Data entries:
+ + + + +

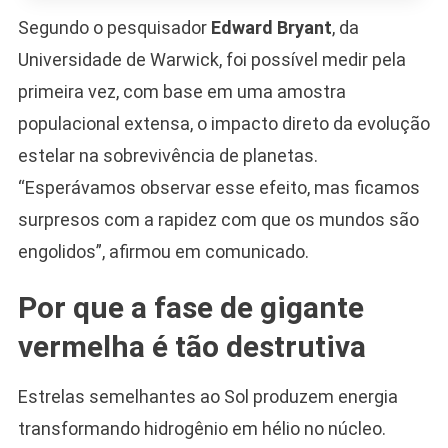
Segundo o pesquisador
Edward Bryant
, da
Universidade de Warwick, foi possível medir pela
primeira vez, com base em uma amostra
populacional extensa, o impacto direto da evolução
estelar na sobrevivência de planetas.
“Esperávamos observar esse efeito, mas ficamos
surpresos com a rapidez com que os mundos são
engolidos”, afirmou em comunicado.
Por que a fase de gigante
vermelha é tão destrutiva
Estrelas semelhantes ao Sol produzem energia
transformando hidrogênio em hélio no núcleo.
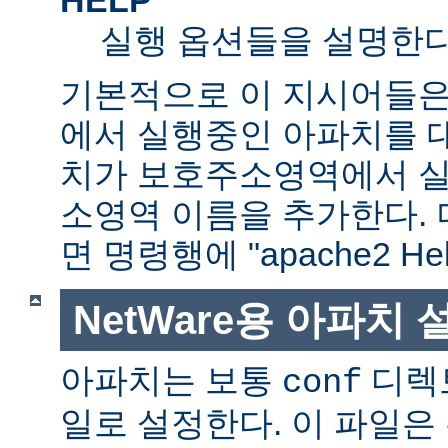
실행 옵션들을 설명한다
기본적으로 이 지시어들은
에서 실행중인 아파치를 
치가 보호주소영역에서 실행
소영역 이름을 추가한다. 
면 명령행에 "apache2 H
NetWare용 아파치
아파치는 보통
디렉
conf
일로 설정한다. 이 파일은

+ + + + +

Aim of the exercise:
Only the pictures are to be excluded; all other parts of the records above are to be given exactly.

Reply:
Segundo o pesquisador
Edward Bryant
, da
Universidade de Warwick, foi possível medir pela
primeira vez, com base em uma amostra
populacional extensa, o impacto direto da evolução
estelar na sobrevivência de planetas.
“Esperávamos observar esse efeito, mas ficamos
surpresos com a rapidez com que os mundos são
engolidos”, afirmou em comunicado.
Por que a fase de gigante
vermelha é tão destrutiva
Estrelas semelhantes ao Sol produzem energia
transformando hidrogênio em hélio no núcleo.
실행 옵션들을 설명한다
기본적으로 이 지시어들은
에서 실행중인 아파치를 
치가 보호주소영역에서 실행
소영역 이름을 추가한다. 
면 명령행에 "apache2 H
NetWare용 아파치
아파치는 보통
디렉
conf
일로 설정한다. 이 파일은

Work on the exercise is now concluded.